Et ce, à l'échelle de la planète entière.
Commentaire
Les craintes infondées du système pub
Il est un fait bien connu chez les publicitaires : à chaque
crise économique ou sociale un peu forte, les investissements
publicitaires s'effondrent temporairement.
Beaucoup d'interrogations et doutes existentialistes émergent
alors dans ces moments critiques chez les hommes de communication
: « les entreprises doivent comprendre que les investissements
« pub », doivent se maintenir », et surtout : «
ils doivent reconnaître notre rôle fondamental dans l'économie
», « c'est après tout nous qui assurons le maintien
du désir de consommation ».
Que le « milieu pub » se rassure : il est finalement parmi
les premiers secteurs économiques à redémarrer,
une fois les récessions passées.
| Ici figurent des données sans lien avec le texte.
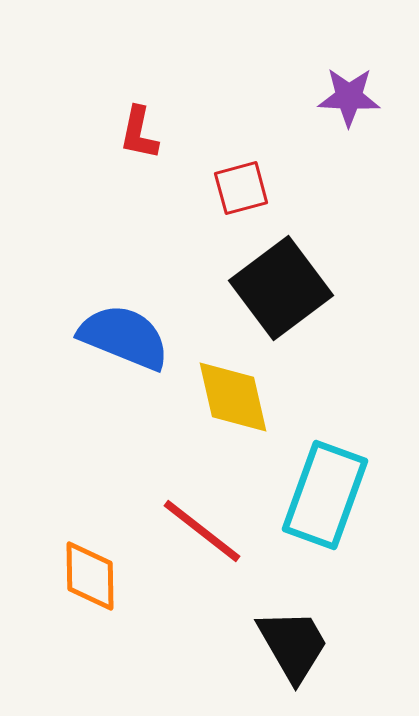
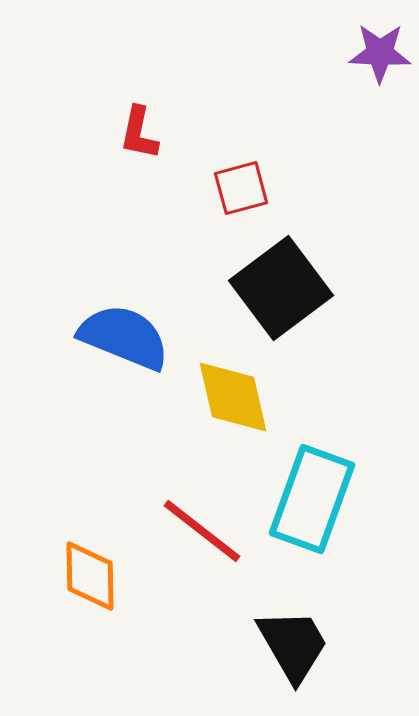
purple star: moved 31 px right, 44 px up
cyan rectangle: moved 13 px left, 4 px down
Ses arguments principaux
sont aussi tout à fait justes : la « machine pub »
est indispensable à l'économie de consommation.
Sans elle, l'économie toute entière s'écroulerait.
Et avec elle, les valeurs et croyances de la civilisation occidentale.
Répondre à des questions essentielles
Les us et méfaits de la publicité et de la société
de communication sont désormais bien commentés et répertoriés
dans des livres tels que « 14.99 » Euros (anciennement
99 francs) de Frédéric Beigbeder, « No logo »
de Naomi Klein, ou « Glamorama » de Bret Easton Ellis.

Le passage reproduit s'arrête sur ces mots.